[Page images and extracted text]
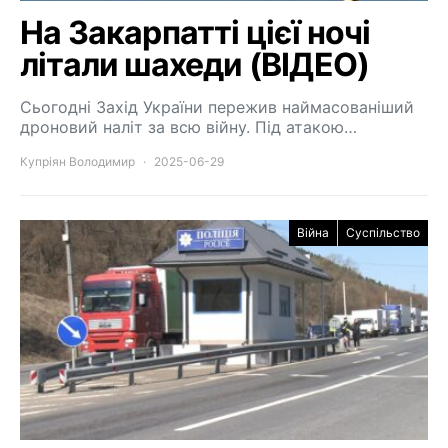
На Закарпатті цієї ночі
літали шахеди (ВІДЕО)
Сьогодні Захід України пережив наймасованіший
дроновий наліт за всю війну. Під атакою…
Купріян Володимир
2025-06-29
Війна
Суспільство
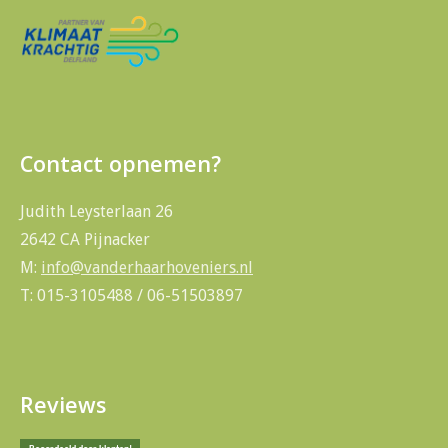
Contact opnemen?
Judith Leysterlaan 26
2642 CA Pijnacker
M:
info@vanderhaarhoveniers.nl
T: 015-3105488 / 06-51503897
Reviews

__THE TASK__
No pictures should appear in the copy. Print exactly the lines above from the line containing "Сьогодні Захід України пережив наймасованіший" through the last line of the data.

__WRITTEN ANSWER__
Сьогодні Захід України пережив наймасованіший
дроновий наліт за всю війну. Під атакою…
Купріян Володимир
2025-06-29
Війна
Суспільство
Contact opnemen?
Judith Leysterlaan 26
2642 CA Pijnacker
M:
info@vanderhaarhoveniers.nl
T: 015-3105488 / 06-51503897
Reviews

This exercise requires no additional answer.